Data supplied Block Start
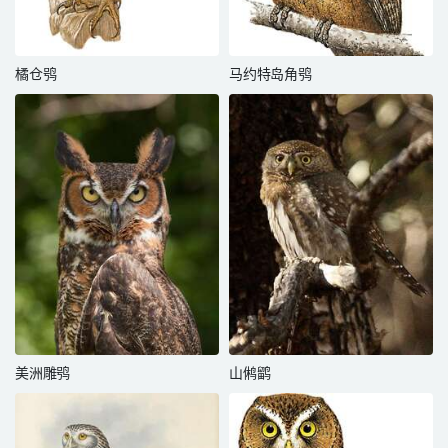
橘仓鸮
马约特岛角鸮
美洲雕鸮
山鸺鹠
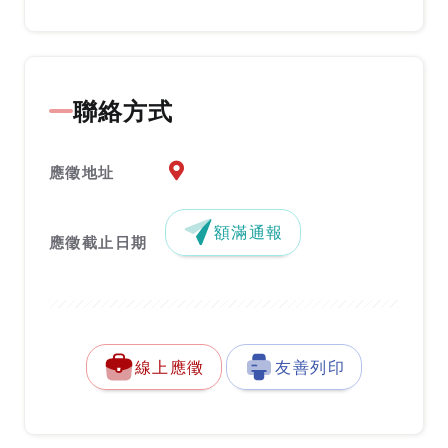
聯絡方式
應徵地址地圖『另開新視窗』
應徵地址
額滿通報
應徵截止日期
線上應徵
友善列印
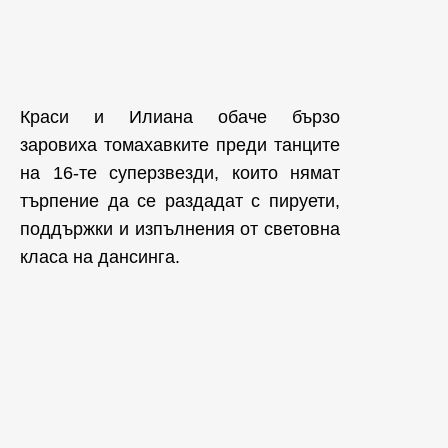
Краси и Илиана обаче бързо
заровиха томахавките преди танците
на 16-те суперзвезди, които нямат
търпение да се раздадат с пируети,
поддържки и изпълнения от световна
класа на дансинга.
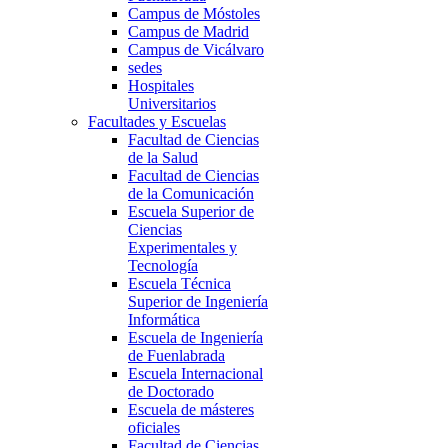
Campus de Móstoles
Campus de Madrid
Campus de Vicálvaro
sedes
Hospitales
Universitarios
Facultades y Escuelas
Facultad de Ciencias
de la Salud
Facultad de Ciencias
de la Comunicación
Escuela Superior de
Ciencias
Experimentales y
Tecnología
Escuela Técnica
Superior de Ingeniería
Informática
Escuela de Ingeniería
de Fuenlabrada
Escuela Internacional
de Doctorado
Escuela de másteres
oficiales
Facultad de Ciencias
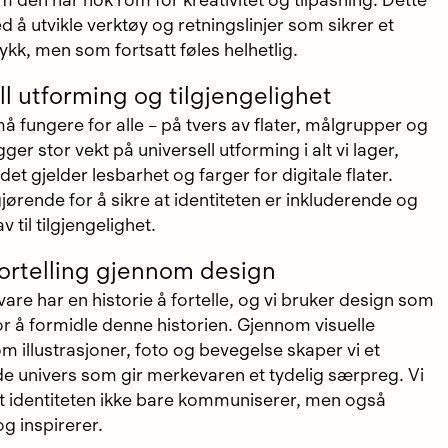
 den har nok rom for kreativitet og tilpasning. Dette
d å utvikle verktøy og retningslinjer som sikrer et
ykk, men som fortsatt føles helhetlig.
ll utforming og tilgjengelighet
må fungere for alle – på tvers av flater, målgrupper og
gger stor vekt på universell utforming i alt vi lager,
 det gjelder lesbarhet og farger for digitale flater.
jørende for å sikre at identiteten er inkluderende og
v til tilgjengelighet.
fortelling gjennom design
re har en historie å fortelle, og vi bruker design som
or å formidle denne historien. Gjennom visuelle
m illustrasjoner, foto og bevegelse skaper vi et
e univers som gir merkevaren et tydelig særpreg. Vi
at identiteten ikke bare kommuniserer, men også
g inspirerer.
Data supplied Block End
• _What to work on_
What is needed is a verbatim copy of the material, minus its pictures.

• _Exercise response_
橘仓鸮
马约特岛角鸮
美洲雕鸮
山鸺鹠
聯絡方式
應徵地址地圖『另開新視窗』
應徵地址
額滿通報
應徵截止日期
線上應徵
友善列印
Краси и Илиана обаче бързо
заровиха томахавките преди танците
на 16-те суперзвезди, които нямат
търпение да се раздадат с пируети,
поддържки и изпълнения от световна
класа на дансинга.
Campus de Móstoles
Campus de Madrid
Campus de Vicálvaro
sedes
Hospitales
Universitarios
Facultades y Escuelas
Facultad de Ciencias
de la Salud
Facultad de Ciencias
de la Comunicación
Escuela Superior de
Ciencias
Experimentales y
Tecnología
Escuela Técnica
Superior de Ingeniería
Informática
Escuela de Ingeniería
de Fuenlabrada
Escuela Internacional
de Doctorado
Escuela de másteres
oficiales
Facultad de Ciencias
 den har nok rom for kreativitet og tilpasning. Dette
d å utvikle verktøy og retningslinjer som sikrer et
ykk, men som fortsatt føles helhetlig.
ll utforming og tilgjengelighet
må fungere for alle – på tvers av flater, målgrupper og
gger stor vekt på universell utforming i alt vi lager,
 det gjelder lesbarhet og farger for digitale flater.
jørende for å sikre at identiteten er inkluderende og
v til tilgjengelighet.
fortelling gjennom design
re har en historie å fortelle, og vi bruker design som
or å formidle denne historien. Gjennom visuelle
m illustrasjoner, foto og bevegelse skaper vi et
e univers som gir merkevaren et tydelig særpreg. Vi
at identiteten ikke bare kommuniserer, men også
g inspirerer.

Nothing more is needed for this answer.